Judith Mary Dobson (née Kirk; born ) is a New Zealand TV presenter, producer and author. Dobson co-authored The Last Secret Agent: The untold story of my life as a spy behind Nazi enemy lines with Pippa Latour, who shares her story as a World War II spy.

==Early life and career==
Dobson was born Judith Mary Kirk in Auckland in about 1966 and grew up in the suburb of Māngere Bridge. She was educated at Epsom Girls' Grammar School, before training as a nurse and working at National Women's Hospital and Green Lane Hospital.
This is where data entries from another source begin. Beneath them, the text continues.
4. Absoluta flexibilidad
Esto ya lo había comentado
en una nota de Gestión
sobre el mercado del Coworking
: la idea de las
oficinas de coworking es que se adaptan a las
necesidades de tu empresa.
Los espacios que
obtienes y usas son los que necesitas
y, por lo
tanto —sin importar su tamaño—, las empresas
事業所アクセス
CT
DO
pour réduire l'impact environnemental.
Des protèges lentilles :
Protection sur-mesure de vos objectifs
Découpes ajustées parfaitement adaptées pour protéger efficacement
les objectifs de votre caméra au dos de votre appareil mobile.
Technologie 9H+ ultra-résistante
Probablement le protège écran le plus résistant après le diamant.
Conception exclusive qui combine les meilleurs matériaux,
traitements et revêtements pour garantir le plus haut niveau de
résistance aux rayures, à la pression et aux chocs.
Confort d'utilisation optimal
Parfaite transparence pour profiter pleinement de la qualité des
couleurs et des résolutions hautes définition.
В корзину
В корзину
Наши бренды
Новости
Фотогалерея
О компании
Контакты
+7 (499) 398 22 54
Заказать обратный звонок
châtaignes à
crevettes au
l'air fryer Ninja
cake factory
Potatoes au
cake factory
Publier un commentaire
In 1987, she began part-time modelling, and made her first television appearance that year as a contestant on the show Face of the Eighties. The following year, she spent two months modelling in Japan, and worked as pharmaceutical sales representative on her return to New Zealand. She competed in the 1988 Miss Universe New Zealand pageant, placing fourth, behind winner Lana Coc-Kroft, and that year was a model in the Benson and Hedges Fashion Awards and appeared on the children's programme Spot On in an item about a day in the life of a fashion model.

==Honours and awards==
In the 2025 King’s Birthday Honours, Dobson was appointed an Officer of the New Zealand Order of Merit, for services to the community, broadcasting and historical preservation.

==Personal life==
Dobson is married to Graeme Dobson, a former Royal New Zealand Air Force pilot.